During the five years since Fayez al-Sarraj assumed the chairmanship of the Libyan Government of National Accord (GNA) Presidency Council, he has received support from the Turkish regime, which has strongly contributed to the spread of terrorist militias, general chaos and corruption throughout Libya.
Turkey’s annoyance at Sarraj’s resignation
On September 16, Sarraj announced his intention to resign from his post in October and to hand over all his duties to a new executive authority, whose formation is being negotiated between the two parties to the conflict in Libya.
As expected, Turkey was the first to be upset about the departure of its man in Libya. Turkish President Recep Tayyip Erdogan announced one day after Sarraj declared his resignation that Ankara is upset by this decision.
In this context, questions have arisen about the reasons that prompted Sarraj to submit his resignation, whether or not Turkey was aware of decision beforehand, and to what extent the decision will affect the Turkish presence and Erdogan’s project in Libya.
Reasons for the resignation
There are several reasons that prompted the head of the GNA to submit his resignation, the first of which was the mass rejection of him. Before announcing his resignation, Libyans had gone out weeks ago in massive demonstrations in Tripoli and a number of other cities controlled by Sarraj. During their protests, the demonstrators demanded Sarraj’s departure due to the poor performance of his government, which led to deteriorating living conditions and high prices, in addition to the spread of corruption.
Also among the reasons that could be behind Sarraj’s resignation is the public differences that have clearly emerged recently between Sarraj and Interior Minister Fathi Bashagha, who is of Turkish origin, against the background of dealing with demonstrations, as Sarraj prevented Bashagha from carrying out his duties and removed him from his post. But after threats from the militia affiliated with Bashagha in Tripoli, Sarraj brought him back on board again as the head of the Ministry of Interior.
This comes at a time when some political analysts announced that Sarraj’s resignation came after realizing that the dire situation in Libya had reached an explosive stage, and he alone bears the greatest burden in that, in addition to the changes in the positions and goals of his allies in Libya. However, others saw that his resignation came under pressure due to domestic and international consensus on accelerating the process of forming a new authority.
Regarding whether Turkey had knowledge of Sarraj’s resignation, Hisham al-Najjar, a researcher specializing in Islamist movements, told the Reference that Ankara had nothing to do with Sarraj’s resignation and was not aware of it beforehand, as the decision is against its interests. The resignation took place under Arab and international pressure against Ankara’s desires, with the aim of pushing the political settlement process forward and installing an alternative leadership able to deal and contribute to the post-political settlement reality and form a national unity government that brings together all Libyan sects, as stated in the Cairo Declaration.
Muddling the Erdogan project
Najjar added that this development represents a major disruption to a vital part of Erdogan’s expansion project in the region, especially since the Turkish president was betting on being able to plunder Libya’s wealth to support his own country’s declining economy, as well as to use the country to start expanding to other arenas in order to impose his influence in North Africa and the rest of the continent.

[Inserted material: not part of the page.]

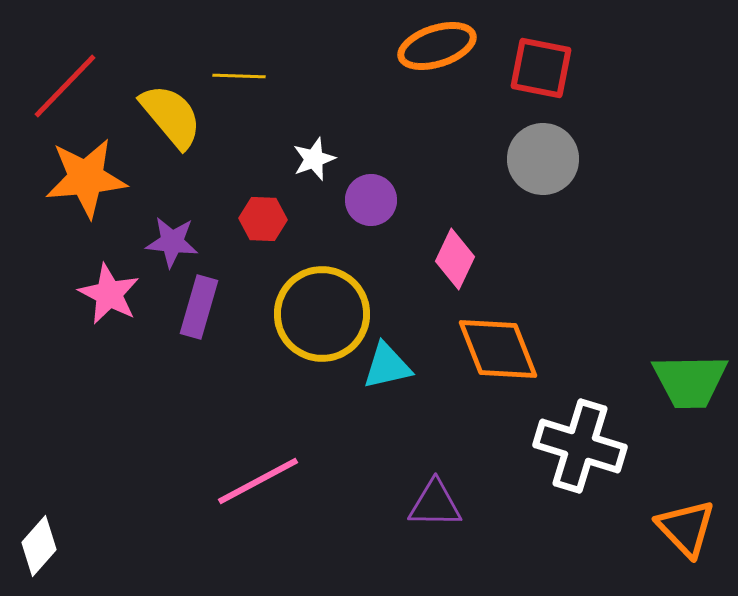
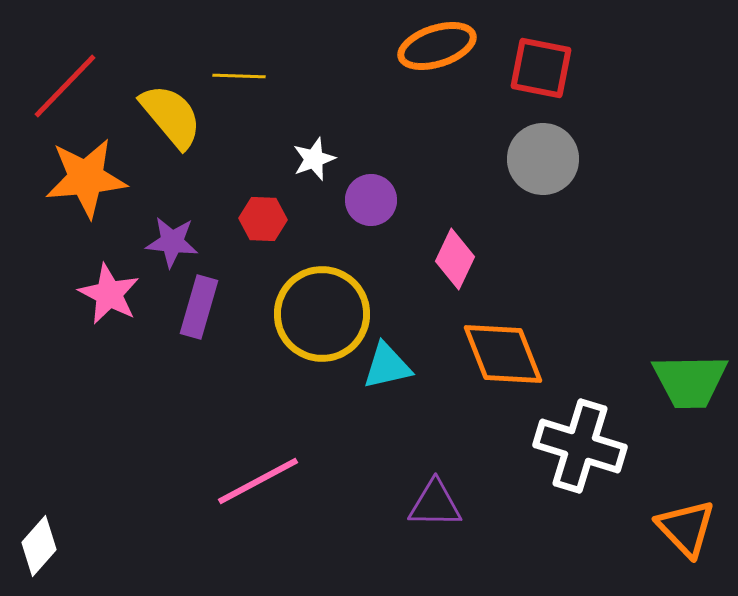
orange diamond: moved 5 px right, 5 px down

By losing Sarraj, Erdogan’s plans in Libya become vulnerable to dismantling. The Turkish president seeks to control strategic Libyan ports, establish a number of military bases in the country, and impose Turkey as a fait accompli in Libya’s future scene by moving the Brotherhood on the ground.
Brotherhood’s domination declines
Najjar pointed out that Sarraj’s resignation serves as a prelude to Turkey’s retreat and the decline of the Brotherhood’s dominance in decision-making in western Libya. It is also a step to get rid of the face of a burned card that has become unacceptable and to find an alternative within the Turkish-Qatari axis to replace him. In the end, the decision to resign comes to surrender to the will of Egypt and to give priority to Libya’s national interests, which will lead to dissolving foreign loyalties, unifying the army, and preventing the spread of arms and mercenaries, all of which are steps that will reduce the influence of the Brotherhood in the future and limit the presence of Turkey and Qatar in Libya.